Israel, vowing to stop Hamas militants from regrouping in northern Gaza, launched a major air and ground assault on October 6, tightening its siege on the war-battered area and sending tens of thousands of people fleeing.

Civil defense spokesman Bassal said "we have recovered more than 400 martyrs from the various targeted areas in the northern Gaza Strip," including Jabalia and its refugee camp since Israel's operation began.

Contacted by AFP, the Israeli military said it was looking into the civil defense agency's reports from Gaza, including that an overnight air raid on Jabalia killed 33 people.

"More than a year has passed, and every day our blood is shed," displaced Gazan Nasser Shaqura said outside a hospital in Deir el-Balah, where victims of an Israeli air strike were taken.

"Every day, every hour, there is a massacre," he said. "This is what our lives have become."

Palestinians are living through "unspeakable horrors" in the north of the Gaza Strip, the UN's acting humanitarian chief Joyce Msuya said on X.

Strikes on Lebanon

Defense ministers from the G7 rich nations — Italy, France, Germany, Britain, Japan, Canada and the United States — called on Iran to stop supporting Hamas and Hezbollah.

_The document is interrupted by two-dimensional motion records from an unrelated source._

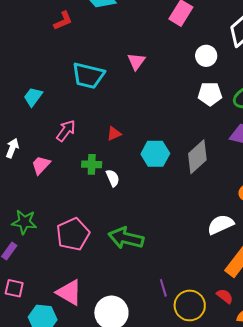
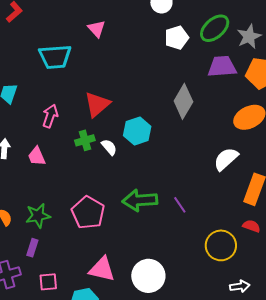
red triangle: (114, 134) -> (97, 104), size x1.8
cyan hexagon: (155, 154) -> (137, 131), moved
pink trapezoid: (41, 165) -> (37, 156), turned -50
purple line: (163, 288) -> (180, 205), moved

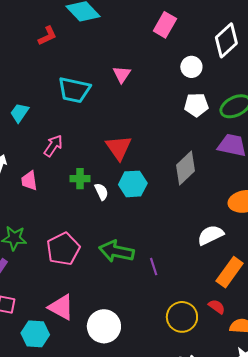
red triangle: (97, 104) -> (119, 148), moved, turned -40

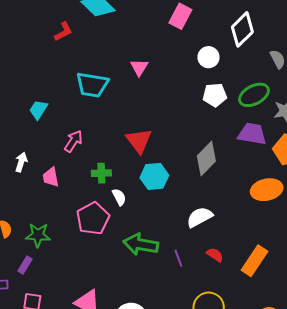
white semicircle: (101, 192) -> (119, 197), moved
white semicircle: (211, 235) -> (200, 217), moved
pink pentagon: (63, 249) -> (93, 219), moved
red semicircle: (217, 307) -> (215, 255), moved

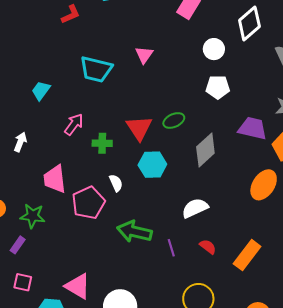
green ellipse: (254, 95) -> (174, 120), moved, size x0.7
green cross: (101, 173) -> (102, 143), moved
pink trapezoid: (51, 177) -> (55, 179), moved, size x1.4
orange ellipse: (267, 190) -> (264, 185), turned -48

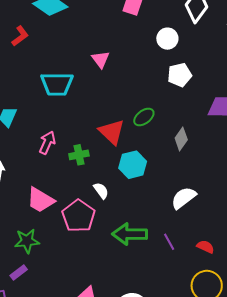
gray diamond: (205, 150) -> (181, 139), size x0.7
pink trapezoid: (55, 179) -> (41, 200), turned -40
purple rectangle: (18, 245) -> (19, 272), turned 30
red semicircle: (208, 247) -> (205, 247), moved

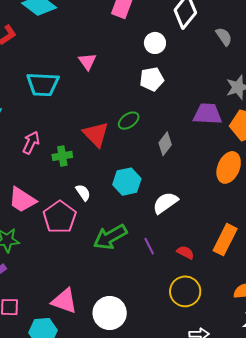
white pentagon: (180, 75) -> (152, 79), moved
cyan hexagon: (133, 165) -> (127, 182), moved
green arrow: (130, 234) -> (110, 237), turned -32

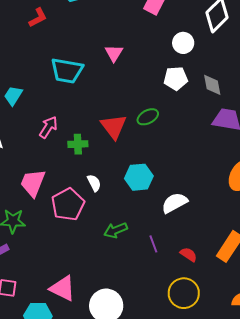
gray diamond: (165, 144) -> (212, 85), moved, turned -55
pink trapezoid: (22, 200) -> (33, 183), turned 72
green arrow: (110, 237) -> (116, 230), size x0.7

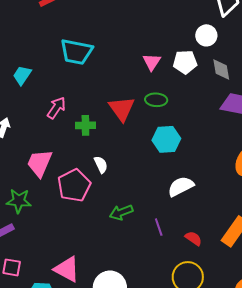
white circle: (183, 43) -> (206, 35), moved
pink triangle: (114, 53) -> (152, 62), moved
green ellipse: (148, 117) -> (156, 100), turned 30
cyan hexagon: (139, 177) -> (166, 139), moved

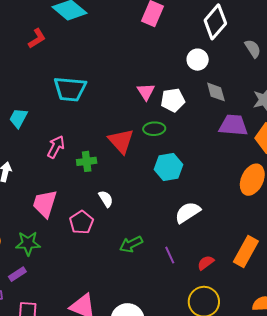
white pentagon: (185, 62) -> (173, 100), moved
pink pentagon: (74, 185) -> (81, 222), size x0.7
red semicircle: (194, 238) -> (206, 263), turned -66

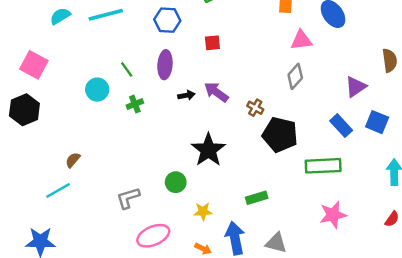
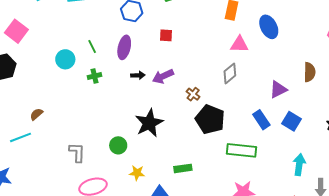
purple arrow: (216, 92) -> (163, 76), turned -70
gray L-shape: (128, 198) -> (77, 152), turned 100

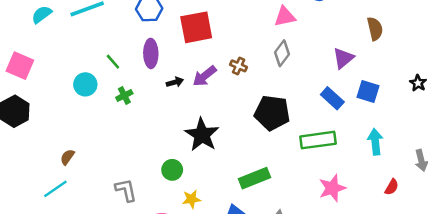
red square: (166, 35) -> (196, 27), size x2.0
brown cross: (193, 94) -> (239, 66), moved
cyan arrow: (299, 165) -> (375, 142), moved
green rectangle: (183, 168) -> (255, 178), size x1.4
yellow star: (137, 173) -> (191, 199), moved

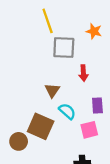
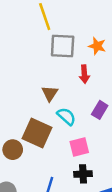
orange star: (94, 31) -> (97, 46), moved
purple rectangle: (97, 105) -> (100, 110), turned 35
pink square: (89, 130) -> (79, 147), moved

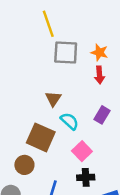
red arrow: (84, 74) -> (99, 75), moved
pink square: (79, 147) -> (82, 151), turned -30
brown circle: (13, 150) -> (24, 165), moved

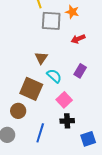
orange star: (99, 52) -> (72, 12), moved
red arrow: (99, 75) -> (78, 39), turned 72

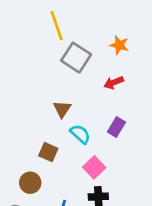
orange star: (72, 12) -> (119, 45), moved
gray square: (51, 21) -> (76, 58), turned 30
brown square: (31, 89) -> (48, 152), size x0.6

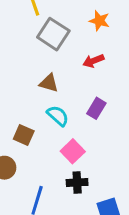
brown triangle: (62, 109) -> (49, 83), moved, turned -48

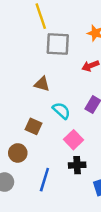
gray square: (53, 34) -> (58, 44), turned -30
brown triangle: (49, 83) -> (42, 84), moved

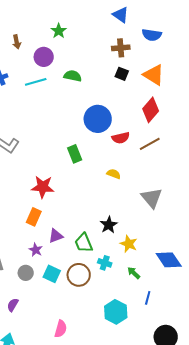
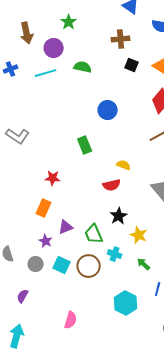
brown arrow: (17, 42) -> (27, 33), size x1.5
brown cross: (121, 48) -> (121, 39), moved
blue circle: (98, 119) -> (108, 110), size x0.7
red semicircle: (121, 138) -> (112, 185), moved
red star: (43, 187) -> (53, 178), size x0.7

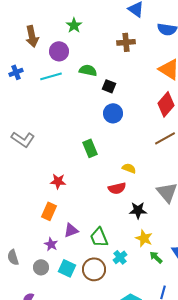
black square: (132, 65) -> (109, 86), moved
black star: (119, 216) -> (138, 210), moved, turned 30
cyan cross: (115, 254) -> (120, 257), turned 32
green arrow: (144, 264) -> (156, 257), moved

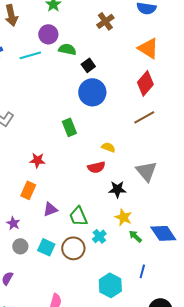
brown cross: (126, 42) -> (105, 21), turned -30
purple circle: (59, 51) -> (48, 34), moved
black square: (109, 86) -> (88, 65), turned 32
blue circle: (113, 113) -> (92, 92), size x1.4
purple star: (51, 244) -> (13, 223), moved

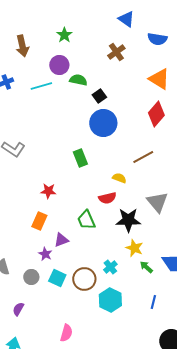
brown line: (144, 117) -> (143, 157), moved
black star: (117, 189) -> (128, 220), size x1.4
green trapezoid: (78, 216) -> (86, 220), moved
purple star: (13, 223) -> (45, 254), moved
cyan hexagon: (110, 285) -> (110, 300), moved

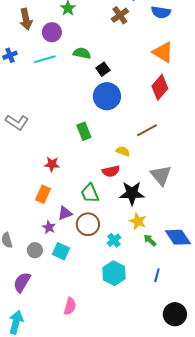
brown cross: (116, 52) -> (120, 15), moved
purple circle: (59, 65) -> (52, 32), moved
brown circle: (84, 279) -> (88, 224), moved
purple semicircle: (18, 309) -> (22, 282), size x1.5

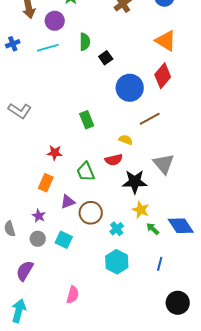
green semicircle: (82, 53) -> (85, 42), turned 78
blue circle: (107, 96) -> (130, 88), moved
green trapezoid: (90, 193) -> (86, 172), moved
purple star: (49, 227) -> (39, 216), moved

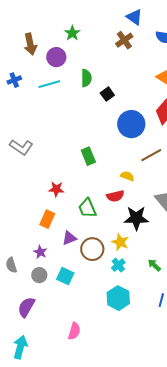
yellow star: (141, 210) -> (120, 242), moved

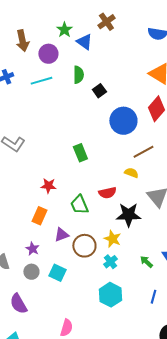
blue triangle: (134, 17) -> (84, 42), moved
brown cross: (124, 40) -> (106, 22), moved
yellow semicircle: (127, 176) -> (131, 173), moved
purple semicircle: (26, 307) -> (18, 304), turned -60

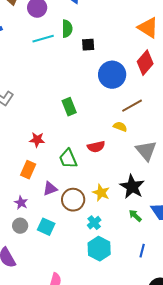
cyan line: (41, 81) -> (43, 39), moved
black square: (99, 91) -> (88, 45), turned 32
black star: (128, 215) -> (132, 187), moved, turned 30
cyan cross: (110, 262) -> (94, 223), moved

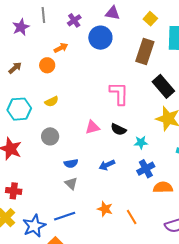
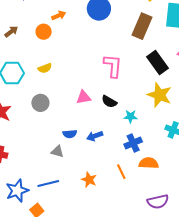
blue semicircle: (71, 163) -> (70, 134), moved
gray triangle: (71, 183) -> (57, 151), turned -32
orange line: (132, 217) -> (121, 172), moved

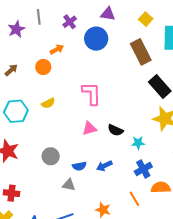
brown rectangle: (142, 26) -> (141, 52), turned -45
pink L-shape: (113, 66) -> (91, 93), moved
gray circle: (40, 103) -> (51, 156), moved

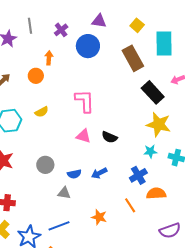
orange arrow: (57, 49) -> (49, 58), turned -56
pink triangle: (89, 128) -> (83, 136), turned 35
cyan star: (138, 143) -> (150, 151), moved

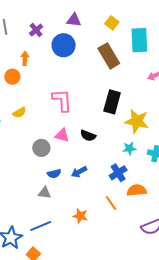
black rectangle: (153, 92) -> (112, 102), moved, turned 60
gray circle: (45, 165) -> (41, 148), moved

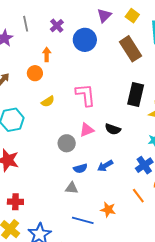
purple triangle: (74, 20) -> (104, 15), moved, turned -49
yellow semicircle: (19, 113) -> (48, 101), moved
pink triangle: (62, 135) -> (87, 130), turned -35
blue line: (41, 226) -> (83, 220), moved, turned 40

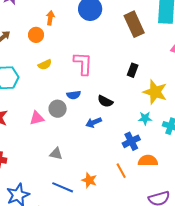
black rectangle: (136, 95) -> (133, 70), size x0.6
pink triangle: (87, 130) -> (37, 118), moved
blue arrow: (105, 166) -> (94, 122), moved
blue semicircle: (80, 168) -> (74, 95), moved

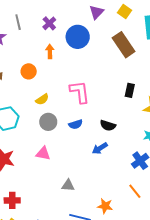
orange arrow: (50, 18) -> (50, 51), moved
gray circle: (58, 109) -> (48, 122), moved
pink triangle: (37, 118) -> (43, 153), turned 35

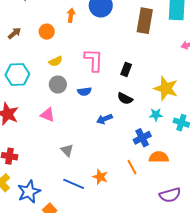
brown rectangle: (124, 45) -> (145, 21), turned 35
black rectangle: (130, 90) -> (126, 69), moved
black semicircle: (108, 125) -> (125, 98), moved
gray triangle: (68, 185) -> (67, 150), turned 32

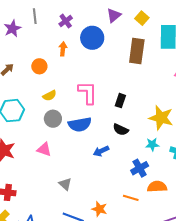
blue semicircle: (84, 91) -> (80, 124), size x1.6
orange line: (132, 167) -> (131, 198), turned -42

In a statement after a meeting in Italy, they also expressed concern over "the risk of further escalation" in the Middle East as well as "threats" to the security of UN peacekeepers in southern Lebanon.

A Unifil statement said their Mais al-Jabal position in south Lebanon had run out of water a day earlier before being resupplied in the evening, as roads were blocked.

Clearing the roads had been delayed "due to active fighting and warnings from the IDF of military activities," the statement added.